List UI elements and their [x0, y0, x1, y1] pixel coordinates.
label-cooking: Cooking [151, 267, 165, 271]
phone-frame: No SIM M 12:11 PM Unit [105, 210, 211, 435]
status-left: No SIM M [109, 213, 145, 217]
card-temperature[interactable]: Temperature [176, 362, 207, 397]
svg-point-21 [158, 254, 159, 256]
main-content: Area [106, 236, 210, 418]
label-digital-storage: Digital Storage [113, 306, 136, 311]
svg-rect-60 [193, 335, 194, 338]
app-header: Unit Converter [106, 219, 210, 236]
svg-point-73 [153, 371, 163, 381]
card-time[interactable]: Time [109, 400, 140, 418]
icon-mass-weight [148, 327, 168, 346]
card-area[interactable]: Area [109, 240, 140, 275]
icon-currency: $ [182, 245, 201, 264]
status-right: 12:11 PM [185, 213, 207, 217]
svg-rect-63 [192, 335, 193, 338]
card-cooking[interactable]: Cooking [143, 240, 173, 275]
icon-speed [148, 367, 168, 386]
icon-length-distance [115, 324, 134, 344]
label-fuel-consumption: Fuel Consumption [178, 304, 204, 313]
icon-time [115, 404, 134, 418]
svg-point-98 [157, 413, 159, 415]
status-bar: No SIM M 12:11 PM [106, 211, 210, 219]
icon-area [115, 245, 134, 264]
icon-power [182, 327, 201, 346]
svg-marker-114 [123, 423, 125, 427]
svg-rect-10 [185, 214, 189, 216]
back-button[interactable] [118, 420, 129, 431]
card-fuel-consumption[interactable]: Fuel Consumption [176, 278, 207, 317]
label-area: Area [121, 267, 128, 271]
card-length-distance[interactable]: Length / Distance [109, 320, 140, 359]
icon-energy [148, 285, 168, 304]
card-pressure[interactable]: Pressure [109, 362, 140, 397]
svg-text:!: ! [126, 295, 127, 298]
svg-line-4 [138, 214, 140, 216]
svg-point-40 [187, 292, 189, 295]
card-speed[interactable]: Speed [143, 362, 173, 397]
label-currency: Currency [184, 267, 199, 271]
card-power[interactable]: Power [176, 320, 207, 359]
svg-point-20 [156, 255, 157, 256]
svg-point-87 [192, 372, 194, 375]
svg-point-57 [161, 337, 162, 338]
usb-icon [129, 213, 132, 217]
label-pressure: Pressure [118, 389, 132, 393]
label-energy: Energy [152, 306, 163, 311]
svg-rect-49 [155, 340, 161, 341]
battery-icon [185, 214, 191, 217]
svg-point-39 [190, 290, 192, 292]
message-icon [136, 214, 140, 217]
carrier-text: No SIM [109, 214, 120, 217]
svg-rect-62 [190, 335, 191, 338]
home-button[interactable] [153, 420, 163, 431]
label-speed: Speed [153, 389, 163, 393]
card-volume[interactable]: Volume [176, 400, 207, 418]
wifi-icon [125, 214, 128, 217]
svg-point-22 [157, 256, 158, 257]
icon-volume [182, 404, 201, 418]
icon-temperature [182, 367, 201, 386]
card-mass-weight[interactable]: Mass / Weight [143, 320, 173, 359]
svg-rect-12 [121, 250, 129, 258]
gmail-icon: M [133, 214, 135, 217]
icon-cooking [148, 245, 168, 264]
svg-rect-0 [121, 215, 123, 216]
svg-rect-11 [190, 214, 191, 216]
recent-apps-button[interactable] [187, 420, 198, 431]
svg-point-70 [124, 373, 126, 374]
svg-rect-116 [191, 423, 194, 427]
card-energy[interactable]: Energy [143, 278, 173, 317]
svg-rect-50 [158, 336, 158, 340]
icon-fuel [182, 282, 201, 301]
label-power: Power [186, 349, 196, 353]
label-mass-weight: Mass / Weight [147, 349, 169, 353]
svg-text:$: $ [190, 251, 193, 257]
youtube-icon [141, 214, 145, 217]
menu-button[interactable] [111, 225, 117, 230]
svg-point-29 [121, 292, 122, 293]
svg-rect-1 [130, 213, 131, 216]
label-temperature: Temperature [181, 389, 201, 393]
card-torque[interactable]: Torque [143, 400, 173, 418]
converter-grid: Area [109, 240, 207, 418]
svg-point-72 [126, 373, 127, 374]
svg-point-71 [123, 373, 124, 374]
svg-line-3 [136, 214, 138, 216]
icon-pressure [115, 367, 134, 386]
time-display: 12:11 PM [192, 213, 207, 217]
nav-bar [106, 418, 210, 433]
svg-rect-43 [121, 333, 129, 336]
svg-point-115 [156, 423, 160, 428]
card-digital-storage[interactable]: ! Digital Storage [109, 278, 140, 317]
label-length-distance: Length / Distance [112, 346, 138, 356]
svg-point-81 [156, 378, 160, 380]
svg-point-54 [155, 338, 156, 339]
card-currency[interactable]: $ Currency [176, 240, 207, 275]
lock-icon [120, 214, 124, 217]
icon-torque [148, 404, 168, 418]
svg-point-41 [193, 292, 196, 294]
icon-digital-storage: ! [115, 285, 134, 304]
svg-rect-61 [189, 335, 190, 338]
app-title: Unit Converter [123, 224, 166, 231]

### ACTION ITEM
Lines with "power" in them: work out how many there are in the listing and give the figure alone.

### REPLY
3